Usando una tecnica chiamata randomizzazione mendeliana, gli scienziati hanno identificato tre “alterazioni a lettera singola” o polimorfismi a singolo nucleotide (SNP), nel loro DNA che può aumentare o ridurre lo stato di ferro di un individuo. Hanno quindi utilizzato i tre SNP per esaminare un altro set di dati genetici che copriva 60.000 persone che avevano subito ictus. Hanno scoperto che le persone con SNP che possono aumentare lo stato di ferro erano quelle con maggiori probabilità di avere ictus cardioembolici. Il team ha anche utilizzato la randomizzazione mendeliana per esplorare altri fattori che potrebbero avere un impatto sul rischio di ictus. Questo ha rivelato che le persone che hanno più piastrine nel sangue (le cellule che promuovono la coagulazione), potrebbero essere a più alto rischio di ictus ischemico.
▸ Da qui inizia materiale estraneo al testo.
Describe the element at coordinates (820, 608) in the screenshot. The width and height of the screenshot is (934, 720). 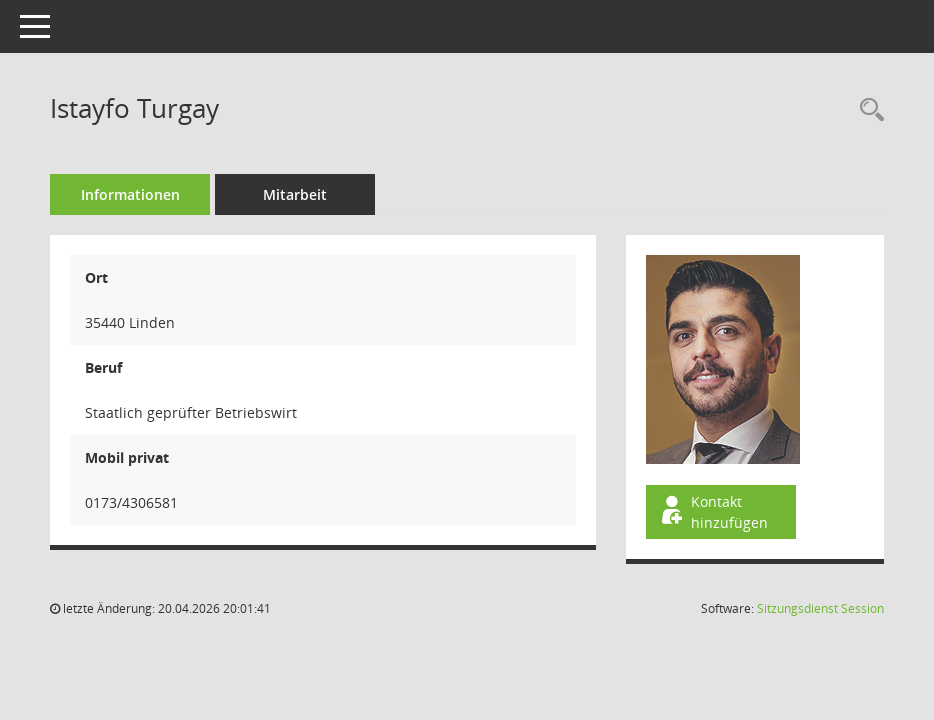
I see `Sitzungsdienst` at that location.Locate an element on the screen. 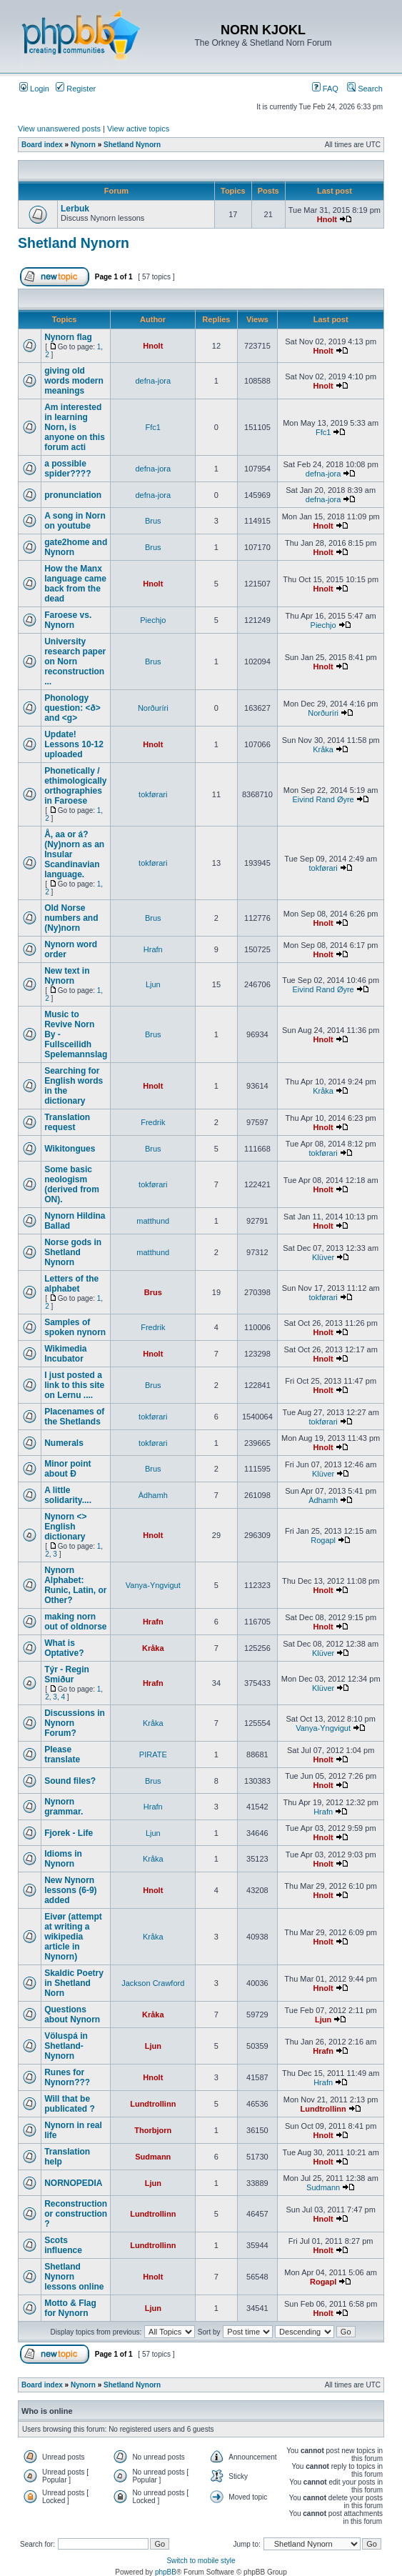 This screenshot has width=402, height=2576. What is Optative? is located at coordinates (64, 1648).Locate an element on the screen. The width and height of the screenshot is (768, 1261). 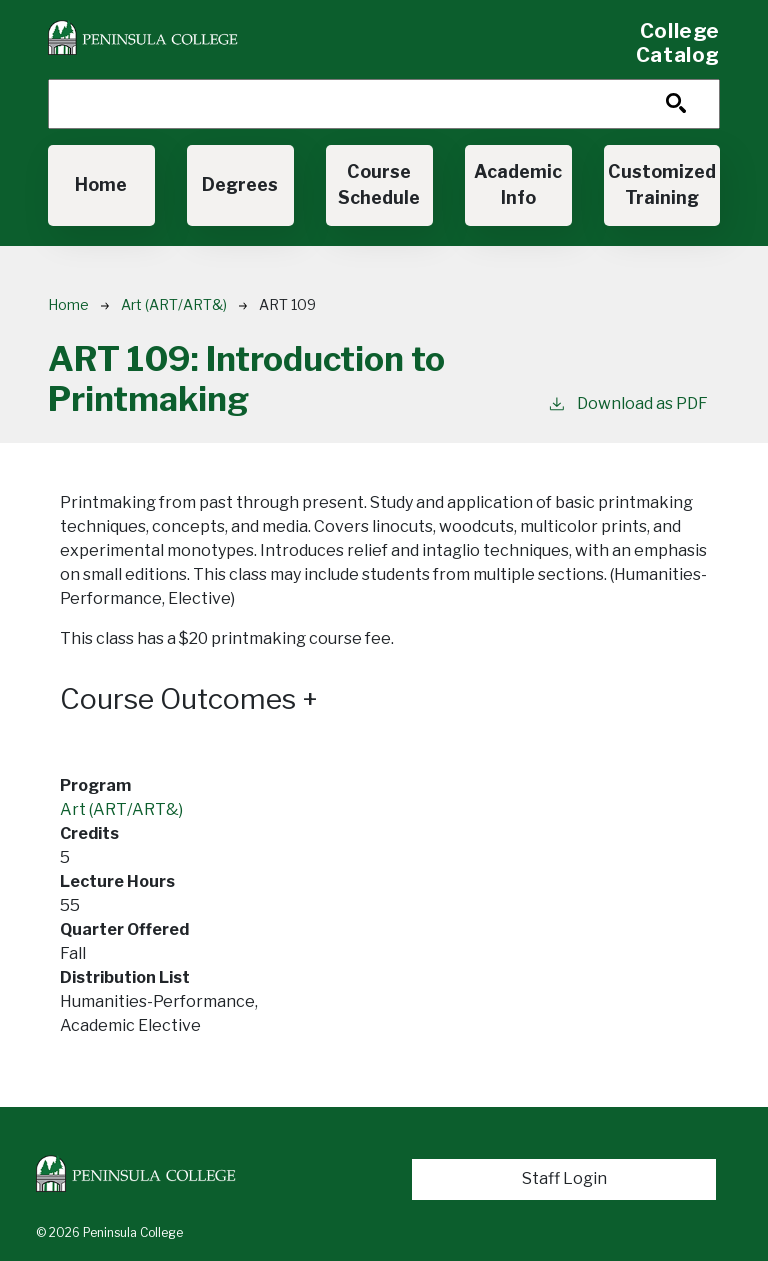
Course Schedule is located at coordinates (379, 184).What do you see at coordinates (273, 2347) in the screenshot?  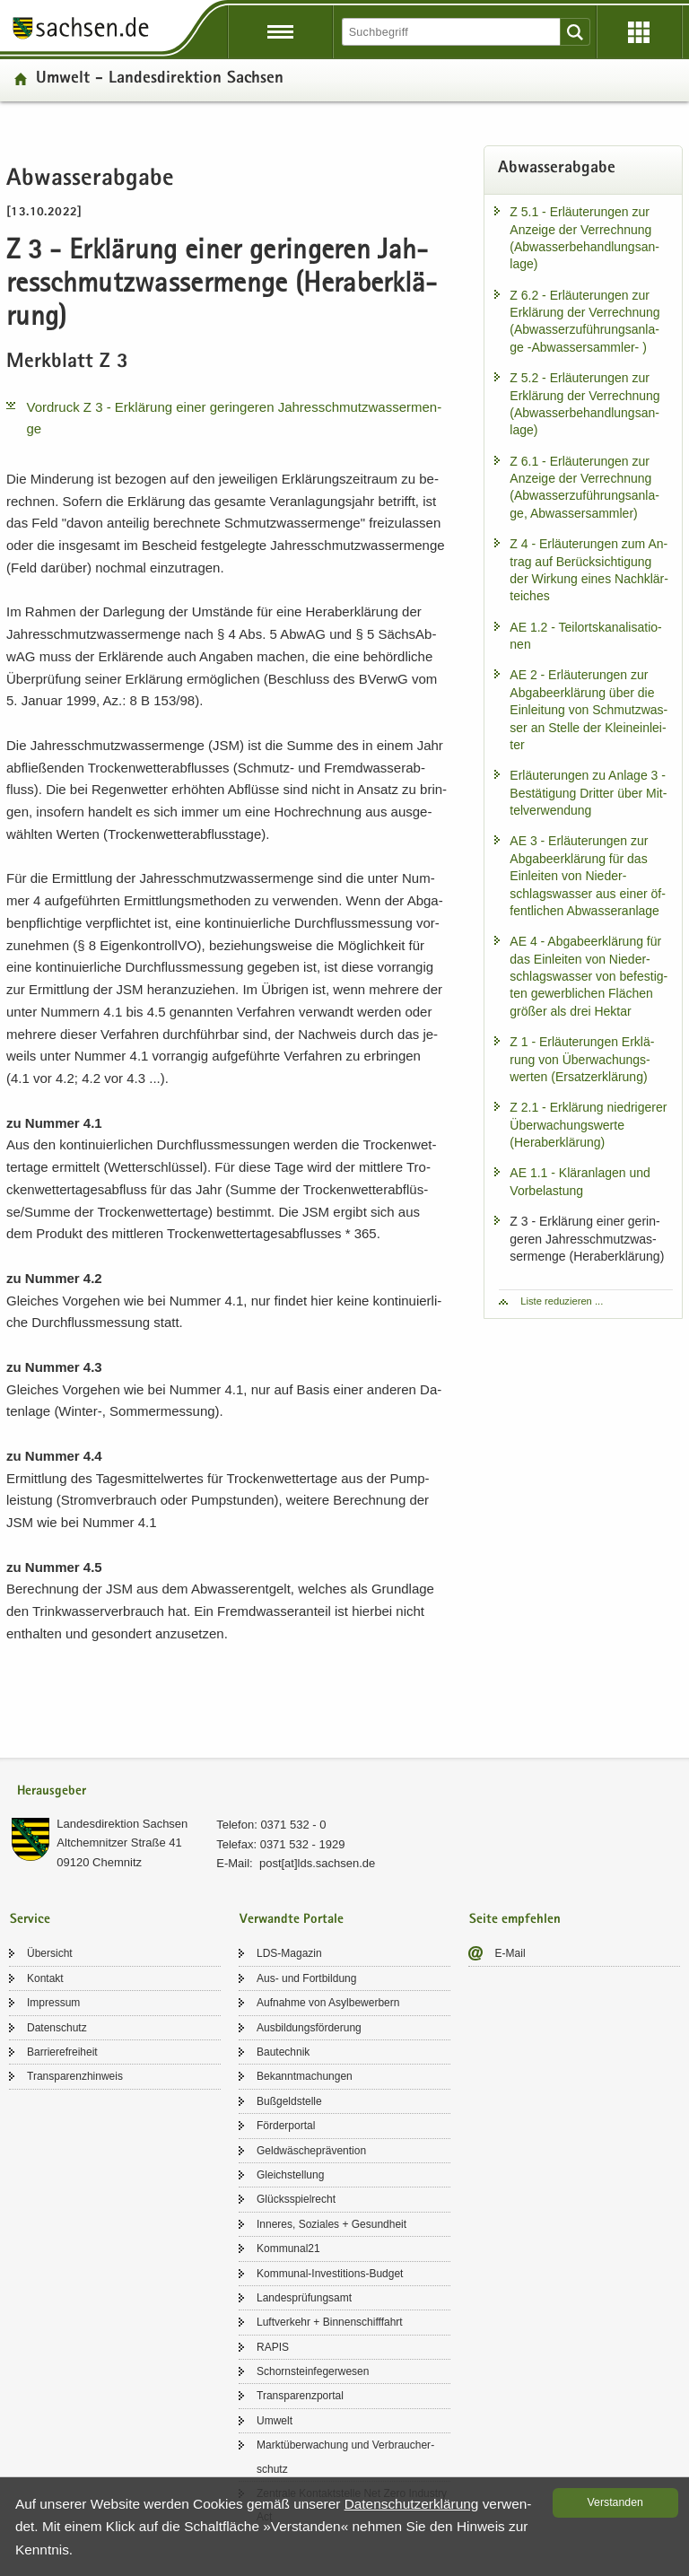 I see `RAPIS` at bounding box center [273, 2347].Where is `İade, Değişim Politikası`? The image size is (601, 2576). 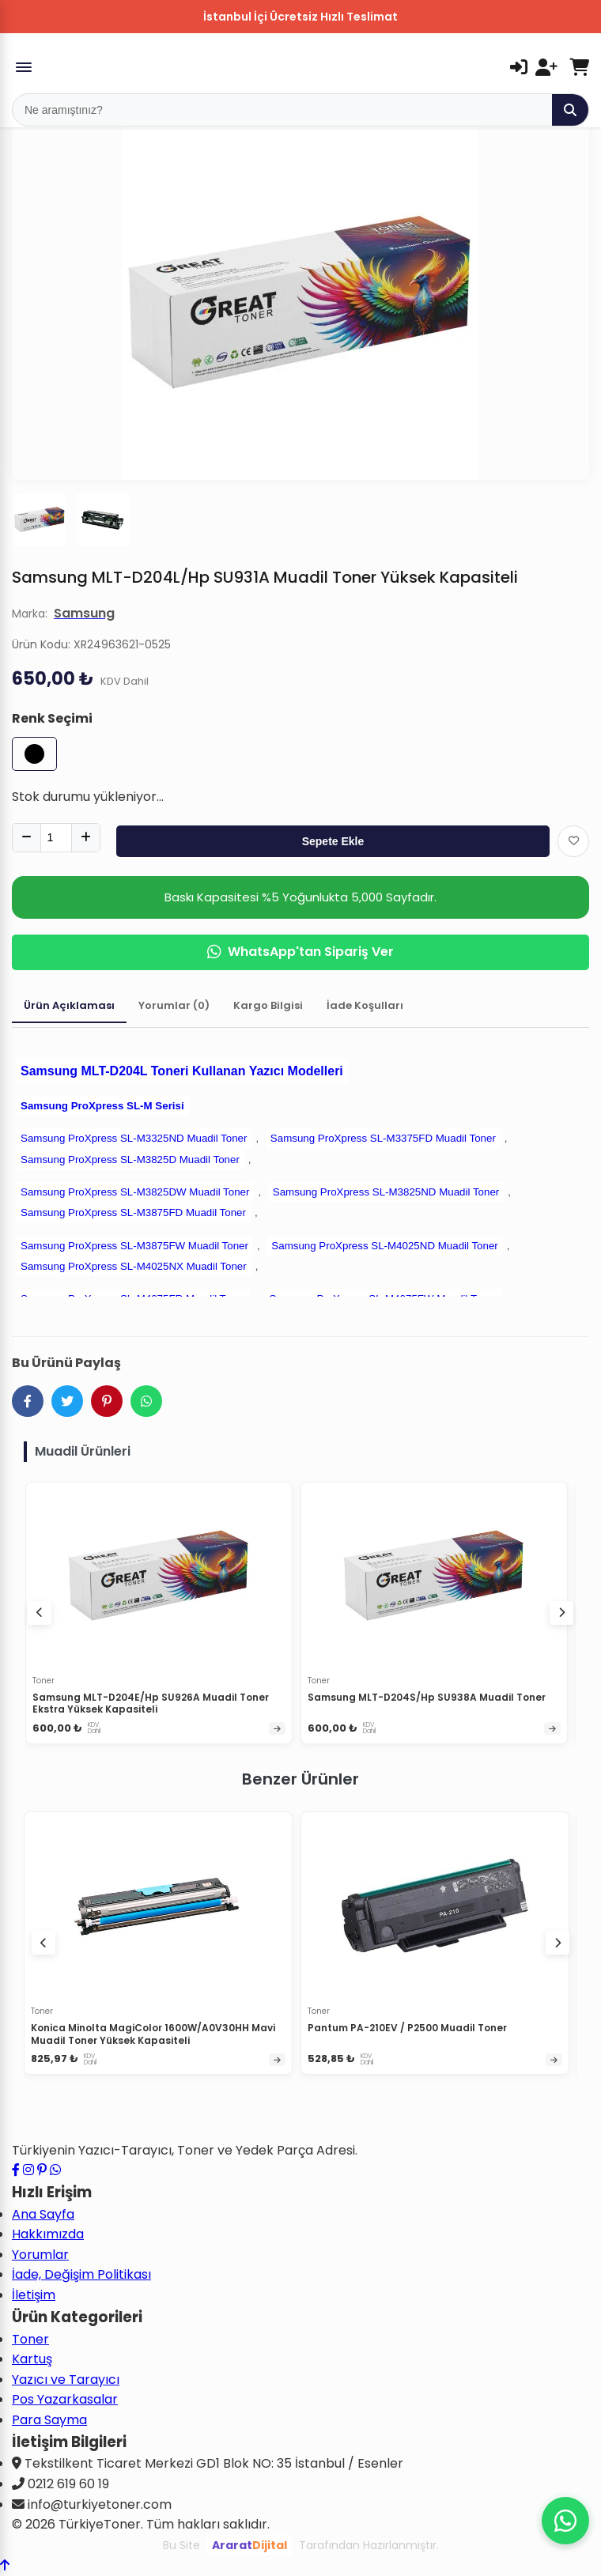
İade, Değişim Politikası is located at coordinates (81, 2274).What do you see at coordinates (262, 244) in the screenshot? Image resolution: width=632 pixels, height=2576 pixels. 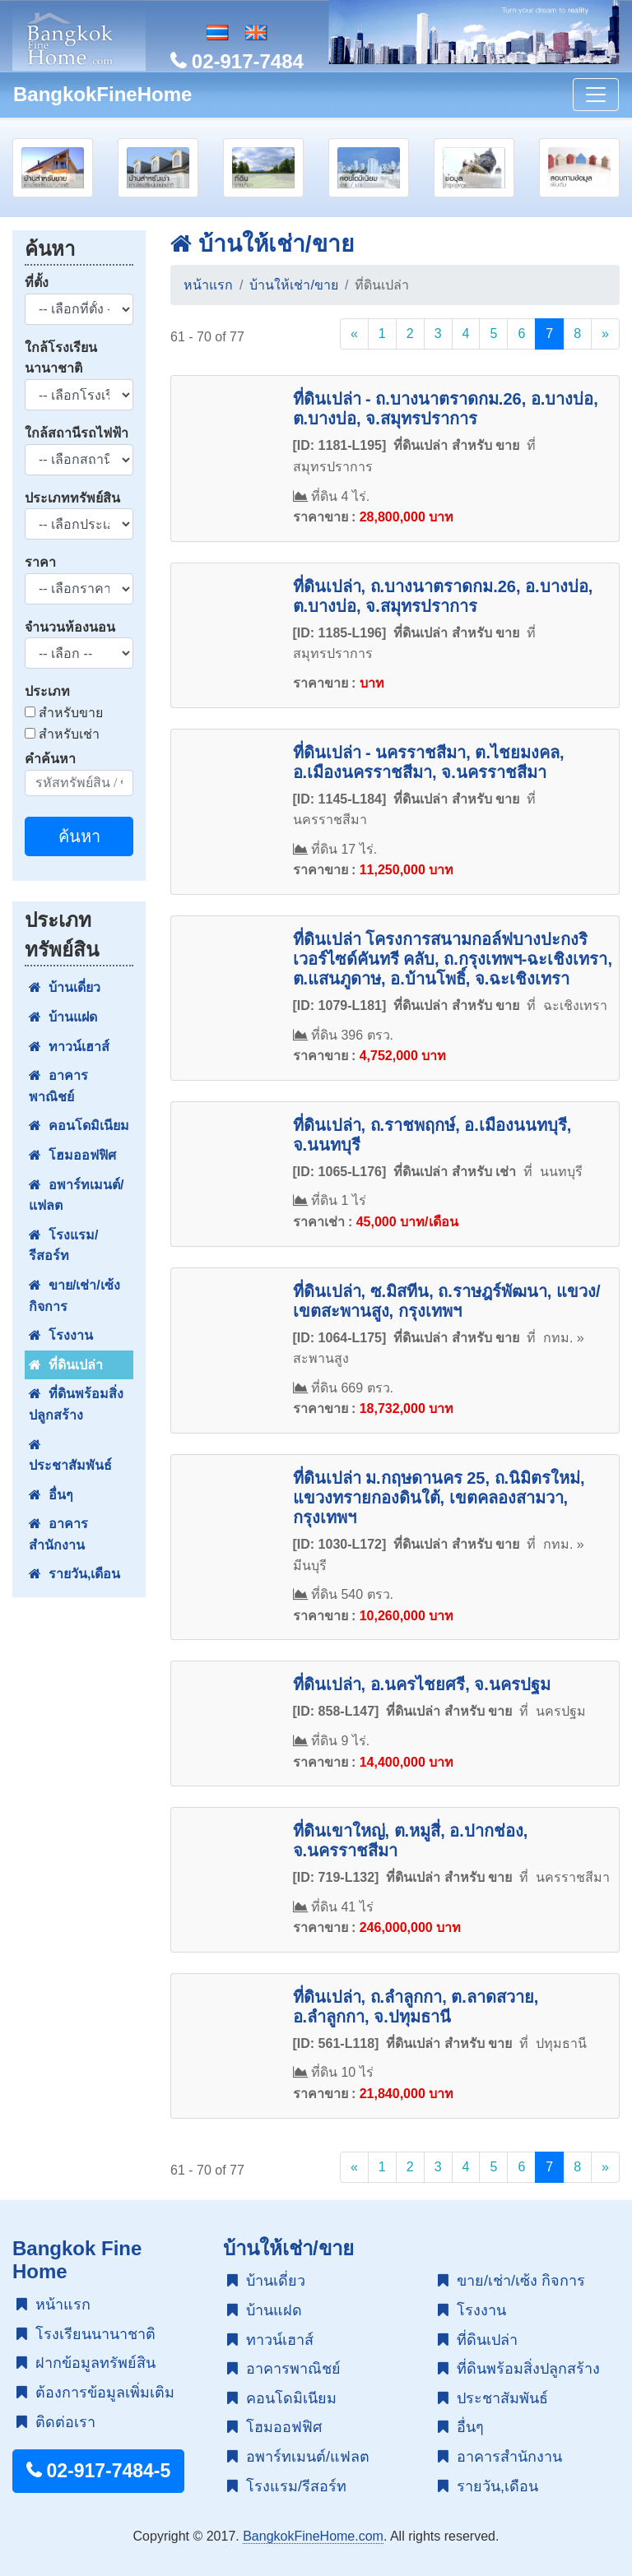 I see `บ้านให้เช่า/ขาย` at bounding box center [262, 244].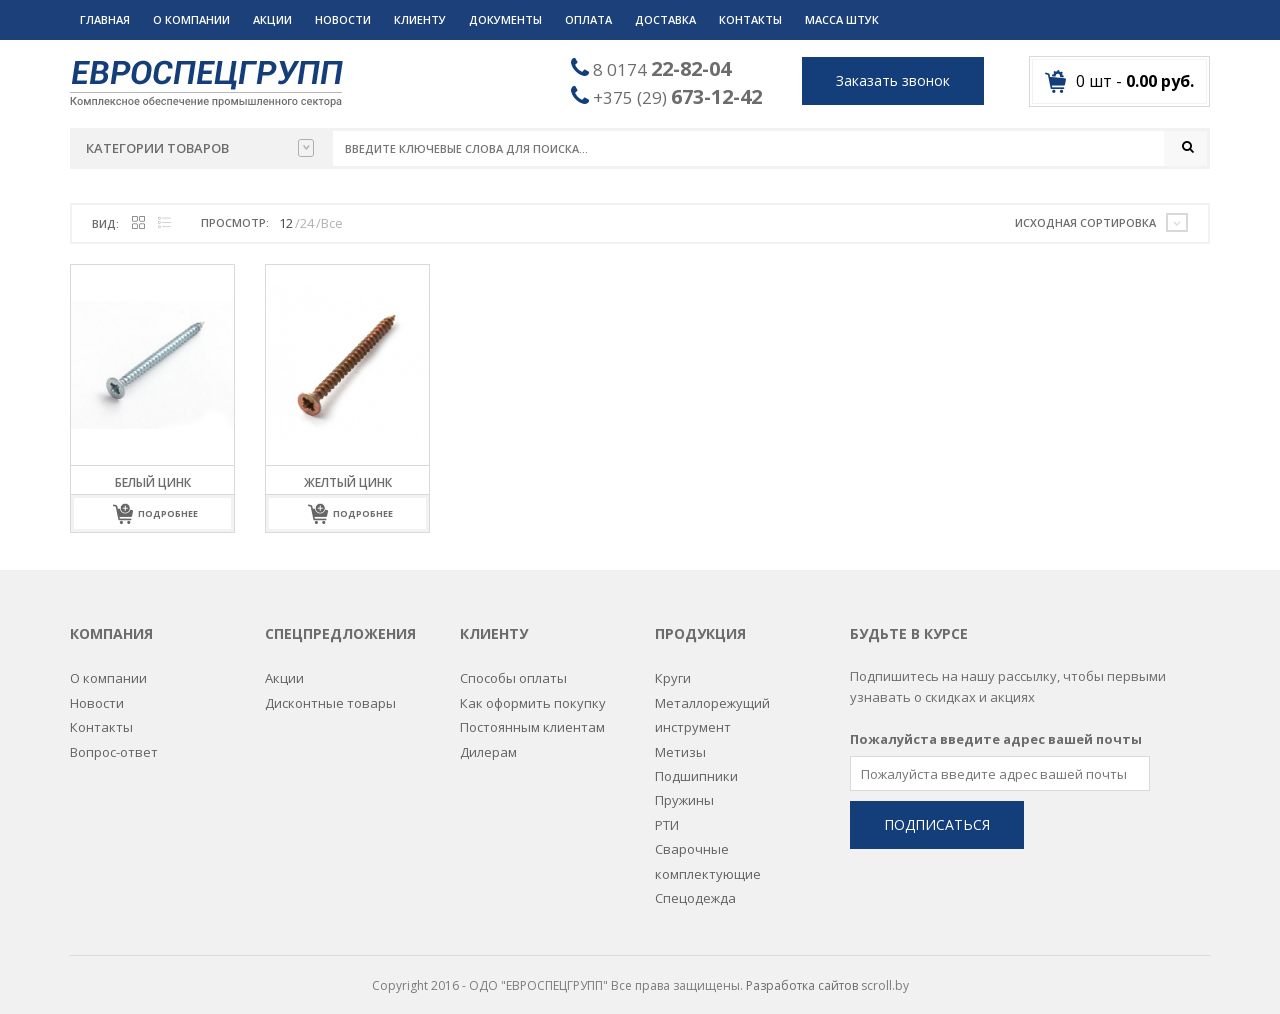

Un’altra indagine ha portato alla scoperta che gli individui a basso contenuto di fattore XI, che è un composto che aiuta anche la coagulazione del sangue, potrebbe essere a rischio ridotto di ictus cardioembolico.
Gli autori dello studio, tuttavia, avvertono che le persone non dovrebbero usare questi risultati come una ragione per cercare di alterare i loro livelli di ferro, e chiedono ulteriori ricerche per confermare i loro risultati e anche scoprire perché il ferro può avere questo effetto. Il Dr. Dipender Gill, della School of Public Health dell’Imperial College di Londra, ha commentato: “Questa è una scoperta nella fase iniziale, e non raccomanderemmo sicuramente che i pazienti a rischio di ictus riducano il loro apporto di ferro, poiché ha molti ruoli cruciali in il corpo. Tutti questi risultati evidenziano potenziali trattamenti o interventi sullo stile di vita che possono aiutare a ridurre il rischio di ictus e che possono offrire strade per ulteriori studi”.
- a cura del Dr. Gianfrancesco Cormaci, PhD, specialista in Biochimica Clinica.